BEGIN Data under study
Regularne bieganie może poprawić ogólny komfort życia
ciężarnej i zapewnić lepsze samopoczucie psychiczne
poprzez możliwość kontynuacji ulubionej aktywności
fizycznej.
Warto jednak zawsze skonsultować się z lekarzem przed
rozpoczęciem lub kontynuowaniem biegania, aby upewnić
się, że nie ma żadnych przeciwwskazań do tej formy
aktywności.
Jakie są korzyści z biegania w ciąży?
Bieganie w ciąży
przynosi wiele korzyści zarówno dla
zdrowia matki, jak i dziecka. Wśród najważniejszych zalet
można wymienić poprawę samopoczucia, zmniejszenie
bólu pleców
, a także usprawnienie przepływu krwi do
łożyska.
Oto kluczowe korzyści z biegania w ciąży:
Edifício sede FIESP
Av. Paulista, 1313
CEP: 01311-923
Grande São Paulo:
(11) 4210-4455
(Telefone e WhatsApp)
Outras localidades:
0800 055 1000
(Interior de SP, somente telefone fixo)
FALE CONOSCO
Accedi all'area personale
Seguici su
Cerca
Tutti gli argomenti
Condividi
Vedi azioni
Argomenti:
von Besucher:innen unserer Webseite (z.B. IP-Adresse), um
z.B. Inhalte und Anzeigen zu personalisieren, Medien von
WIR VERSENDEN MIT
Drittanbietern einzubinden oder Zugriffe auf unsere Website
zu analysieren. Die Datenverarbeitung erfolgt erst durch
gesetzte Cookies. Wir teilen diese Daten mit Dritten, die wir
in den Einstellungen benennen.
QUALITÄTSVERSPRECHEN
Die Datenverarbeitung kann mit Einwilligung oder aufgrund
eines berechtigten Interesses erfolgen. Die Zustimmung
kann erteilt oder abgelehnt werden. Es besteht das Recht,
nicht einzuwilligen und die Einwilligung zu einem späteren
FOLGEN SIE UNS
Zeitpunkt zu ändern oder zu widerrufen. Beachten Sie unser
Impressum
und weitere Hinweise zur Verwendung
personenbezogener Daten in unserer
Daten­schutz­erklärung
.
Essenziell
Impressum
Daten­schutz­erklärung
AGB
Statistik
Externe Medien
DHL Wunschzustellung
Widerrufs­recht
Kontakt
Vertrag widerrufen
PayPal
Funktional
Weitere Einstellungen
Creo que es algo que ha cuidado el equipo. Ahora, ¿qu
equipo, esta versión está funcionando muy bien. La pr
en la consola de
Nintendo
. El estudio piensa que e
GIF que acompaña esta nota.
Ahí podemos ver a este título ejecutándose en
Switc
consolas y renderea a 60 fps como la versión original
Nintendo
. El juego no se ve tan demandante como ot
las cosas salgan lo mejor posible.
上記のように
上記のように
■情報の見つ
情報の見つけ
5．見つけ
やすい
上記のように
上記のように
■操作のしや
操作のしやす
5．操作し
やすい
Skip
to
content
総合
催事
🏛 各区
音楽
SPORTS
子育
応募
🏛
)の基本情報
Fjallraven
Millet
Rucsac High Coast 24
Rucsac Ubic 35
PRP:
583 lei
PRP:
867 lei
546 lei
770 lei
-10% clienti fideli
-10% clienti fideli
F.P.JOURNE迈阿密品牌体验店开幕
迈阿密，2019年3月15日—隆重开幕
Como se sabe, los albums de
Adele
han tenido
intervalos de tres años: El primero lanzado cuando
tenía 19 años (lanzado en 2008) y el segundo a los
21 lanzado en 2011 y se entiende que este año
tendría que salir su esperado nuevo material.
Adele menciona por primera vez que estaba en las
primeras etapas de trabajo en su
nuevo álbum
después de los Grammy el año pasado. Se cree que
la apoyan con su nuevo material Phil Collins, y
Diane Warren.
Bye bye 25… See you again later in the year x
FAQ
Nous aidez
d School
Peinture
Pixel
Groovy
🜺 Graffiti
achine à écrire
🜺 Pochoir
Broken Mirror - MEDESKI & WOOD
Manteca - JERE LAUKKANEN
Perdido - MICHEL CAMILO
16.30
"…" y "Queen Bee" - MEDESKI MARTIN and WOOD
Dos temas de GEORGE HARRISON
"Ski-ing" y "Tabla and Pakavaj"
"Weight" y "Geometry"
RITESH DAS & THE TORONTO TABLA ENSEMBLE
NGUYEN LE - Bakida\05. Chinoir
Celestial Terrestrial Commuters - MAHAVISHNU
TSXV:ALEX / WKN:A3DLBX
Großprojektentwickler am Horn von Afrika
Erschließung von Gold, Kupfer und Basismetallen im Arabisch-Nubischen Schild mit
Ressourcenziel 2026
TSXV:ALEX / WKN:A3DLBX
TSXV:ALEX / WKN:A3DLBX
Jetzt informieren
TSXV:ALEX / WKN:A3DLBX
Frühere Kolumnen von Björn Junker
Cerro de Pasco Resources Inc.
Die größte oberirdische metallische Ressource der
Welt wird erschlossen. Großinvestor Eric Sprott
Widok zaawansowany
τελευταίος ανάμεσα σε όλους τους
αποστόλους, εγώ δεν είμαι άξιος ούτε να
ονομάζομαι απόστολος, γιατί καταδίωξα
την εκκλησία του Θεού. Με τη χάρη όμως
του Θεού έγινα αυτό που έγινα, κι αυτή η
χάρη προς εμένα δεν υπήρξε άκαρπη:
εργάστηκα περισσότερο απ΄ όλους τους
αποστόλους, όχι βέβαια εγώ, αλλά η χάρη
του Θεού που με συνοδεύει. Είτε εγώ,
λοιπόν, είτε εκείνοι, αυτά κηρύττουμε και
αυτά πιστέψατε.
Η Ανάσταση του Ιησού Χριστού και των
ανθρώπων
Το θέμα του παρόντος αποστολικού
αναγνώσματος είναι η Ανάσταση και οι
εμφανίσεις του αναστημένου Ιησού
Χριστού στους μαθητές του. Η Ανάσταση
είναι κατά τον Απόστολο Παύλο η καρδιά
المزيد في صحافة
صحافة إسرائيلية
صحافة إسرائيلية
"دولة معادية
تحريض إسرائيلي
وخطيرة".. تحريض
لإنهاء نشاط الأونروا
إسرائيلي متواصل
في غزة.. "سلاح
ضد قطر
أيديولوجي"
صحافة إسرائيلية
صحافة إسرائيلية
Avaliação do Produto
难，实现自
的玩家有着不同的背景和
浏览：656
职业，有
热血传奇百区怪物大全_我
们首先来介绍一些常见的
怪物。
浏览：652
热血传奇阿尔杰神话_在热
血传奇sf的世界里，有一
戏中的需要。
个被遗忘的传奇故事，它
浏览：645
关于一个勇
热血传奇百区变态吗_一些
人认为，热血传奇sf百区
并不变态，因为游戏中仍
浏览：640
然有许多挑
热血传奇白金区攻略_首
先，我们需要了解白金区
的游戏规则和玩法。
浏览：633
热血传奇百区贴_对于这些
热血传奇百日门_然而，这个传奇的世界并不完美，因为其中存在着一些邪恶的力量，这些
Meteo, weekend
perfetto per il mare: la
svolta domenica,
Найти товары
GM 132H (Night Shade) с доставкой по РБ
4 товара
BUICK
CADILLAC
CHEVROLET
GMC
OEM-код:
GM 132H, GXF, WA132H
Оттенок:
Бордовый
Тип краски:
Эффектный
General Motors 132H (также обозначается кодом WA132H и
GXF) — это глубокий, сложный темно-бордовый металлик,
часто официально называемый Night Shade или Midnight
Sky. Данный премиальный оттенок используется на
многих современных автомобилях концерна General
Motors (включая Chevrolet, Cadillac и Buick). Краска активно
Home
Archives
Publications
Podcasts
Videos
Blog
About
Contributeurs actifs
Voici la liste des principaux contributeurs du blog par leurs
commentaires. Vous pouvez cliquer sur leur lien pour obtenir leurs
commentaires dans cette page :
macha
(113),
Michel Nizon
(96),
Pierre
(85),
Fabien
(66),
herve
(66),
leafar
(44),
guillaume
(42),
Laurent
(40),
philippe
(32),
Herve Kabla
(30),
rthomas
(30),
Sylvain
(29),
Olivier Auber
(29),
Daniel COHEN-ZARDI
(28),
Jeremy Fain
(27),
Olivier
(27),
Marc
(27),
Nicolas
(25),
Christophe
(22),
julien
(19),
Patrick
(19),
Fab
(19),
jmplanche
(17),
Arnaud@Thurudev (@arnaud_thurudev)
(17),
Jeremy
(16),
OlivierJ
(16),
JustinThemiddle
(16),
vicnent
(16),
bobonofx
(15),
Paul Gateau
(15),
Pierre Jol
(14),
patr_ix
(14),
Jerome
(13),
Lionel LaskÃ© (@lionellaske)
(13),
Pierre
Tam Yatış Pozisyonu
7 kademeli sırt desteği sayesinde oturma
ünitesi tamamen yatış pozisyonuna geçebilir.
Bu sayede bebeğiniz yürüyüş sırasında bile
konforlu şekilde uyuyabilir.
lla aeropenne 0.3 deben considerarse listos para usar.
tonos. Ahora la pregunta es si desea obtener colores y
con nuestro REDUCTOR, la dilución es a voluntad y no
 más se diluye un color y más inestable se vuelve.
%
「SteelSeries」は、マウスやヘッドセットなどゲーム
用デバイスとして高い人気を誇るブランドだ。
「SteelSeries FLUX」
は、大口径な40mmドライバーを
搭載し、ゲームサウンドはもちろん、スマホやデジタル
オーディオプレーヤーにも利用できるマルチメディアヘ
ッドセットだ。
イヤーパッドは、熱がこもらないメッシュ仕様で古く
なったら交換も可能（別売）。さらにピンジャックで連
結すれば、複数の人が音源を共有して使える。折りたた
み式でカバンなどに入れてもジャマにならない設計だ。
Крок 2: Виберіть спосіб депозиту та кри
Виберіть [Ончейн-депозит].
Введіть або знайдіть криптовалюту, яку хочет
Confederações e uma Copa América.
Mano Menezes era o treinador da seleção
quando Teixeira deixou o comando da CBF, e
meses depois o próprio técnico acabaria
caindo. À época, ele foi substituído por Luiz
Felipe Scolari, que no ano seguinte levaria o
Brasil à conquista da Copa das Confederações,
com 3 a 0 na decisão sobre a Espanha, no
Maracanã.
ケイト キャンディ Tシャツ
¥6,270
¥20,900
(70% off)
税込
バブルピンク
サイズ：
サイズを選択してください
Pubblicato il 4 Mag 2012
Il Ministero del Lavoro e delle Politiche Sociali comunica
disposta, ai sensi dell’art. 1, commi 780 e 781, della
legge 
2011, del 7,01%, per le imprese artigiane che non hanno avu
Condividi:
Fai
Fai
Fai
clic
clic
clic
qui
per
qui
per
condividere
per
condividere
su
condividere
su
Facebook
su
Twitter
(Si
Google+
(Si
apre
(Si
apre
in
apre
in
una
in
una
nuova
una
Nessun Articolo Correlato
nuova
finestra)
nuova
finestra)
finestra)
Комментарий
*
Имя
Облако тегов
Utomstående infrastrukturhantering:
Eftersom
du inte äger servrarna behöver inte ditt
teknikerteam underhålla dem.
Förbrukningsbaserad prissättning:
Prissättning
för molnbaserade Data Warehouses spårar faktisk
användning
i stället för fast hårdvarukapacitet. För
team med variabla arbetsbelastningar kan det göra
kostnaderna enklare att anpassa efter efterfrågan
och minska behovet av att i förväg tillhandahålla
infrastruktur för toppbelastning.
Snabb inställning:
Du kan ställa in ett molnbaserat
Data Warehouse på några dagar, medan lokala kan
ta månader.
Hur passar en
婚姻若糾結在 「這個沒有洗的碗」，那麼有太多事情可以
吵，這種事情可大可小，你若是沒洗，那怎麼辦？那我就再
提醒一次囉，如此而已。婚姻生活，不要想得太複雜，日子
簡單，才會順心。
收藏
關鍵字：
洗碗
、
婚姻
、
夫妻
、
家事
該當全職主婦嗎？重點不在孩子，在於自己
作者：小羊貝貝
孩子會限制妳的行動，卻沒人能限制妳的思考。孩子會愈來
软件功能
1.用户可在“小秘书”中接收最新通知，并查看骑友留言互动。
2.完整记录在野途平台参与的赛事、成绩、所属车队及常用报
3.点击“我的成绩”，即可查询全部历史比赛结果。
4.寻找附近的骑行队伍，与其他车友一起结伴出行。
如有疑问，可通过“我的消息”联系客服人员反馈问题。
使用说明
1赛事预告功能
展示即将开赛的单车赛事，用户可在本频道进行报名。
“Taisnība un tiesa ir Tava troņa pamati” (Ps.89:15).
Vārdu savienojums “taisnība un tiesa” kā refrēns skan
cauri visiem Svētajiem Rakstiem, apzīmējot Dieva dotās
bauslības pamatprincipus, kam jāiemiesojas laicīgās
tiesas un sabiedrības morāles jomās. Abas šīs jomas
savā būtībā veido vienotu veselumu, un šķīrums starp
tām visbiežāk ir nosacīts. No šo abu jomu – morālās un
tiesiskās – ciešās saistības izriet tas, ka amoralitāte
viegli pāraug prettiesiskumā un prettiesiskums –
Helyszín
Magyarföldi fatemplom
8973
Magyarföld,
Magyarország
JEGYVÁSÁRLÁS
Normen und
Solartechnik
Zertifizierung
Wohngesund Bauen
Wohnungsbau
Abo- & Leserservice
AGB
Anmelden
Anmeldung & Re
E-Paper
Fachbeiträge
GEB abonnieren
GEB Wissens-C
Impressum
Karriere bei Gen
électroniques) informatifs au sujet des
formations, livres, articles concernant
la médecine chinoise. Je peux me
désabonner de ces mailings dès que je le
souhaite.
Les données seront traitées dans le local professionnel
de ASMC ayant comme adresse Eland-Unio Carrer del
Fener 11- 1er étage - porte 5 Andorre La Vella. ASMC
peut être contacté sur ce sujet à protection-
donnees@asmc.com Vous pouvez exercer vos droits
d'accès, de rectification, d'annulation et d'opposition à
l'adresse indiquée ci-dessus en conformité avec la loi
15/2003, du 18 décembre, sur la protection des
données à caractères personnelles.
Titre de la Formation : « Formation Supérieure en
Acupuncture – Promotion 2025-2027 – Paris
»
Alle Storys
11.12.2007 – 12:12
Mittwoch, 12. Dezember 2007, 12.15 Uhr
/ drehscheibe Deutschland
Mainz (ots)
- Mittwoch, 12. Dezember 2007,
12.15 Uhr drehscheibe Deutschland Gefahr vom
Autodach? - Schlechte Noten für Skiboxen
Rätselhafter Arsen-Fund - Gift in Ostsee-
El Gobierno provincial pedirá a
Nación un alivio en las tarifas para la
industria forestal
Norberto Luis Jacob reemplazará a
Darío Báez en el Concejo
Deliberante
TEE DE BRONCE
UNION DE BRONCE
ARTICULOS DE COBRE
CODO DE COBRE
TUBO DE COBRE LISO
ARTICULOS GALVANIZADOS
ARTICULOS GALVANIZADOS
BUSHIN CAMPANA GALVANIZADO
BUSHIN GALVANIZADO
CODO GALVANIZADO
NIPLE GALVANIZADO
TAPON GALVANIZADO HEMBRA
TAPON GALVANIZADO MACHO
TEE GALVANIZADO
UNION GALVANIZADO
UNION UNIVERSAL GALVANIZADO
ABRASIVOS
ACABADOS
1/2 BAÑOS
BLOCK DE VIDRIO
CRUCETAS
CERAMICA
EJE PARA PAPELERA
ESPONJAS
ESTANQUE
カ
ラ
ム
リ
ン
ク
END Data under study
Repeat, exactly and only, the lines from the beginning of the material through the line that contains "und weitere Hinweise zur Verwendung".

Regularne bieganie może poprawić ogólny komfort życia
ciężarnej i zapewnić lepsze samopoczucie psychiczne
poprzez możliwość kontynuacji ulubionej aktywności
fizycznej.
Warto jednak zawsze skonsultować się z lekarzem przed
rozpoczęciem lub kontynuowaniem biegania, aby upewnić
się, że nie ma żadnych przeciwwskazań do tej formy
aktywności.
Jakie są korzyści z biegania w ciąży?
Bieganie w ciąży
przynosi wiele korzyści zarówno dla
zdrowia matki, jak i dziecka. Wśród najważniejszych zalet
można wymienić poprawę samopoczucia, zmniejszenie
bólu pleców
, a także usprawnienie przepływu krwi do
łożyska.
Oto kluczowe korzyści z biegania w ciąży:
Edifício sede FIESP
Av. Paulista, 1313
CEP: 01311-923
Grande São Paulo:
(11) 4210-4455
(Telefone e WhatsApp)
Outras localidades:
0800 055 1000
(Interior de SP, somente telefone fixo)
FALE CONOSCO
Accedi all'area personale
Seguici su
Cerca
Tutti gli argomenti
Condividi
Vedi azioni
Argomenti:
von Besucher:innen unserer Webseite (z.B. IP-Adresse), um
z.B. Inhalte und Anzeigen zu personalisieren, Medien von
WIR VERSENDEN MIT
Drittanbietern einzubinden oder Zugriffe auf unsere Website
zu analysieren. Die Datenverarbeitung erfolgt erst durch
gesetzte Cookies. Wir teilen diese Daten mit Dritten, die wir
in den Einstellungen benennen.
QUALITÄTSVERSPRECHEN
Die Datenverarbeitung kann mit Einwilligung oder aufgrund
eines berechtigten Interesses erfolgen. Die Zustimmung
kann erteilt oder abgelehnt werden. Es besteht das Recht,
nicht einzuwilligen und die Einwilligung zu einem späteren
FOLGEN SIE UNS
Zeitpunkt zu ändern oder zu widerrufen. Beachten Sie unser
Impressum
und weitere Hinweise zur Verwendung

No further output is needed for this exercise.